> **Aim of the task**
All the entries need to be duplicated exactly, with the pictures omitted.

> **Listed records**

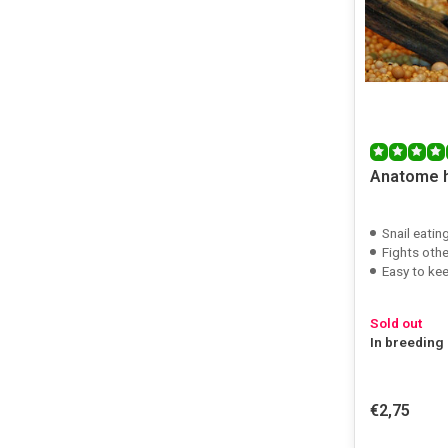
Anatome 
Snail eating
Fights othe
Easy to ke
Sold out
In breeding
€2,75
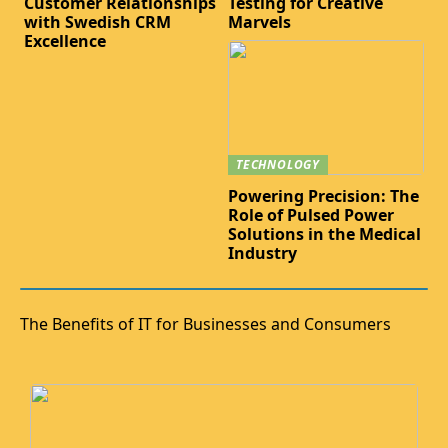
Customer Relationships
Testing for Creative
with Swedish CRM
Marvels
Excellence
TECHNOLOGY
Powering Precision: The
Role of Pulsed Power
Solutions in the Medical
Industry
The Benefits of IT for Businesses and Consumers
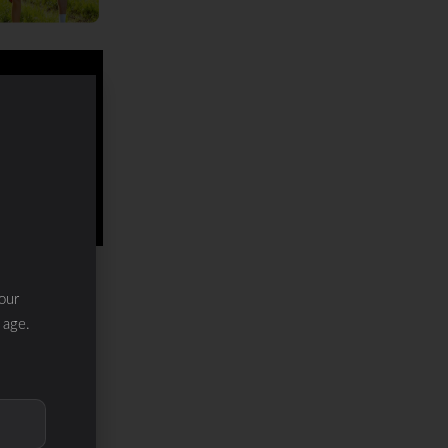
our
 age.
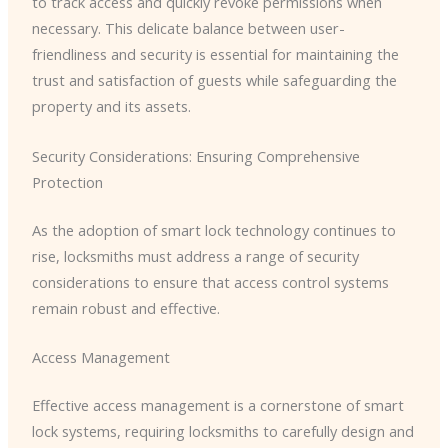
to track access and quickly revoke permissions when
necessary. This delicate balance between user-
friendliness and security is essential for maintaining the
trust and satisfaction of guests while safeguarding the
property and its assets.
Security Considerations: Ensuring Comprehensive
Protection
As the adoption of smart lock technology continues to
rise, locksmiths must address a range of security
considerations to ensure that access control systems
remain robust and effective.
Access Management
Effective access management is a cornerstone of smart
lock systems, requiring locksmiths to carefully design and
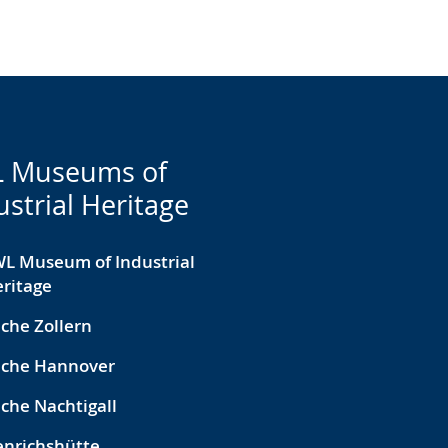
 Museums of
ustrial Heritage
L Museum of Industrial
ritage
che Zollern
eche Hannover
che Nachtigall
nrichshütte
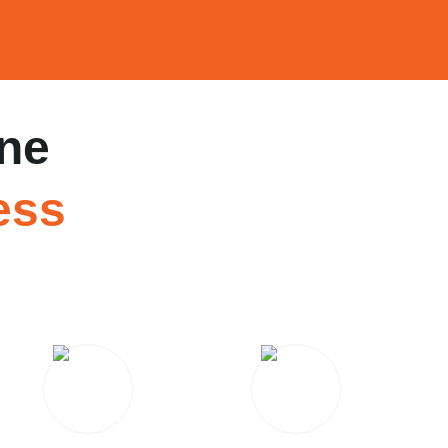
ne
ess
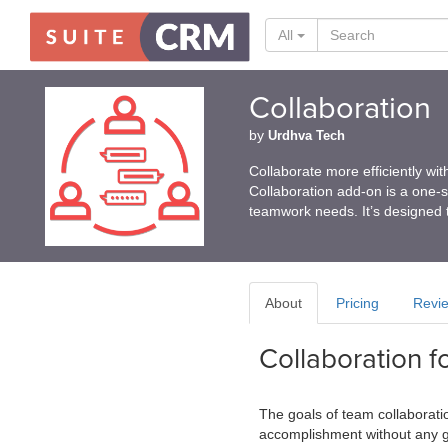
All
Collaboration
by
Urdhva Tech
Collaborate more efficiently w
Collaboration add-on is a one-st
teamwork needs. It’s designed 
About
Pricing
Revi
Collaboration 
The goals of team collaboratio
accomplishment without any g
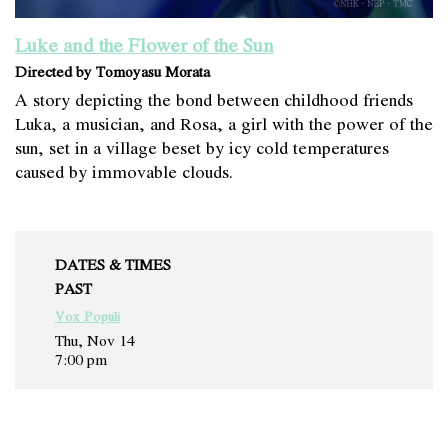
Luke and the Flower of the Sun
Directed by Tomoyasu Morata
A story depicting the bond between childhood friends
Luka, a musician, and Rosa, a girl with the power of the
sun, set in a village beset by icy cold temperatures
caused by immovable clouds.
DATES & TIMES
PAST
Vox Populi
Thu, Nov 14
7:00 pm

> **Response area**
Anatome 
Snail eating
Fights othe
Easy to ke
Sold out
In breeding
€2,75
Customer Relationships
Testing for Creative
with Swedish CRM
Marvels
Excellence
TECHNOLOGY
Powering Precision: The
Role of Pulsed Power
Solutions in the Medical
Industry
The Benefits of IT for Businesses and Consumers
our
 age.
to track access and quickly revoke permissions when
necessary. This delicate balance between user-
friendliness and security is essential for maintaining the
trust and satisfaction of guests while safeguarding the
property and its assets.
Security Considerations: Ensuring Comprehensive
Protection
As the adoption of smart lock technology continues to
rise, locksmiths must address a range of security
considerations to ensure that access control systems
remain robust and effective.
Access Management
Effective access management is a cornerstone of smart
lock systems, requiring locksmiths to carefully design and
 Museums of
ustrial Heritage
L Museum of Industrial
ritage
che Zollern
eche Hannover
che Nachtigall
nrichshütte
ne
ess
All
Collaboration
by
Urdhva Tech
Collaborate more efficiently w
Collaboration add-on is a one-st
teamwork needs. It’s designed 
About
Pricing
Revi
Collaboration 
The goals of team collaboratio
accomplishment without any g
Luke and the Flower of the Sun
Directed by Tomoyasu Morata
A story depicting the bond between childhood friends
Luka, a musician, and Rosa, a girl with the power of the
sun, set in a village beset by icy cold temperatures
caused by immovable clouds.
DATES & TIMES
PAST
Vox Populi
Thu, Nov 14
7:00 pm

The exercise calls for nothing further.